Much has been made of the two different Greek words for “love” that are used – “phileo” on the first two occasions, whereas “agapao” is used in the last question. The former speaks of a brotherly affection, whereas the latter of a deep and pure love. This device is to emphasize that on the final occasion the question was likely asked of Peter, “Do you LOVE me?”

There was no hiding truth from the Son of God. Peter knew that Jesus knew he truly loved him, but likely he was unsure of his fitness to carry out the commission of feeding Christ’s flock. Yet Jesus went through this to restore Peter to service which would prove extraordinary.
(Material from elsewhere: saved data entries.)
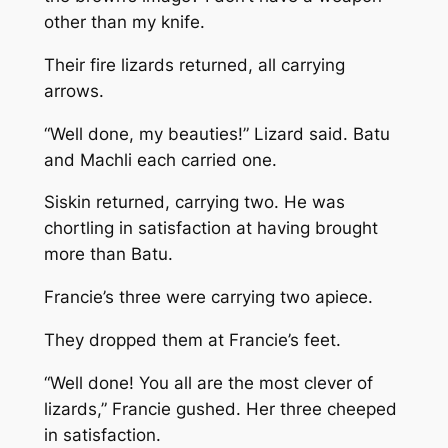
other than my knife.
Their fire lizards returned, all carrying
arrows.
“Well done, my beauties!” Lizard said. Batu
and Machli each carried one.
Siskin returned, carrying two. He was
chortling in satisfaction at having brought
more than Batu.
Francie’s three were carrying two apiece.
They dropped them at Francie’s feet.
“Well done! You all are the most clever of
lizards,” Francie gushed. Her three cheeped
in satisfaction.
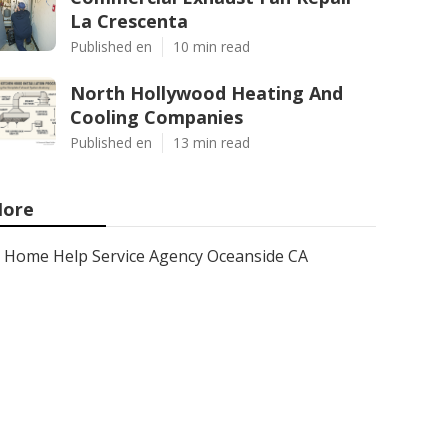
La Crescenta
Published en
10 min read
North Hollywood Heating And
Cooling Companies
Published en
13 min read
ore
Home Help Service Agency Oceanside CA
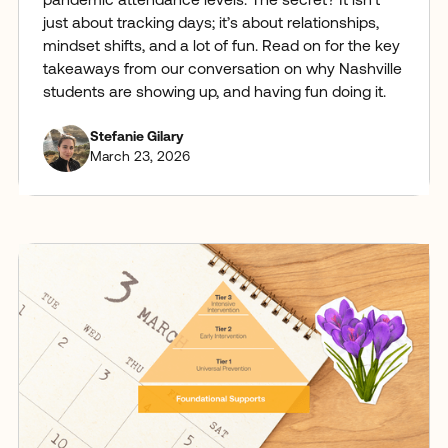
pandemic attendance levels. The secret? It isn't
just about tracking days; it’s about relationships,
mindset shifts, and a lot of fun. Read on for the key
takeaways from our conversation on why Nashville
students are showing up, and having fun doing it.
Stefanie Gilary
March 23, 2026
It would involve death however – in the end, crucifixion … as prophesied here by Jesus. The promise of God for those who follow is not that they will be spared even the worst experiences of life, but that God will enable them to endure through anything. It really is a “take up your cross” experience to live for the Lord.”

20 Peter turned and saw that the disciple whom Jesus loved was following them. (This was the one who had leaned back against Jesus at the supper and had said, “Lord, who is going to betray you?”)21 When Peter saw him, he asked, “Lord, what about him?”

22 Jesus answered, “If I want him to remain alive until I return, what is that to you? You must follow me.” 23 Because of this, the rumor spread among the believers that this disciple would not die. But Jesus did not say that he would not die; he only said, “If I want him to remain alive until I return, what is that to you?”

Peter sees John right there at that moment and asks about what is to become of him. Jesus rebukes this lack of focus and concern beyond Peter himself. Christ essentially says, “If he lives so long that he remains even until the time I return, what business it that for you?”  Jesus was not indicating that John would live through to the actual return – the way the story was related and errantly repeated over time.

24 This is the disciple who testifies to these things and who wrote them down. We know that his testimony is true.

25 Jesus did many other things as well. If every one of them were written down, I suppose that even the whole world would not have room for the books that would be written.

There is a lot of information written in the Gospels about Jesus Christ. Yet John is saying that if everything that was said and done were to have been written and talked about, it would be beyond the books of the world to hold these truths. Indeed, even as it is, the Scriptures and the work of God are bottomless to know – beyond ever fully grasping.

But what can be known and taken from this passage today is that though we, like Peter, are prone to repeated failures, we may find forgiveness and restoration in Christ as we are repentant. This is because Jesus was God Up Close. He came to pay the penalty for sin; he shows us what God is like – the true bridegroom, temple, well, healer, bread, light, shepherd, vine, lamb, and above all – the true Life!

This brings us to the end of our 45-day adventure through John’s gospel. Chris Wiles and I trust that it has been an enriching experience for you. Our next series begins on January 12th and will talk about the idea of “exile” – of living in perilous times. We will look a good bit into some of the Old Testament prophets with some great biblical themes and timeless applications for our lives.

May you have a blessed Christmas season!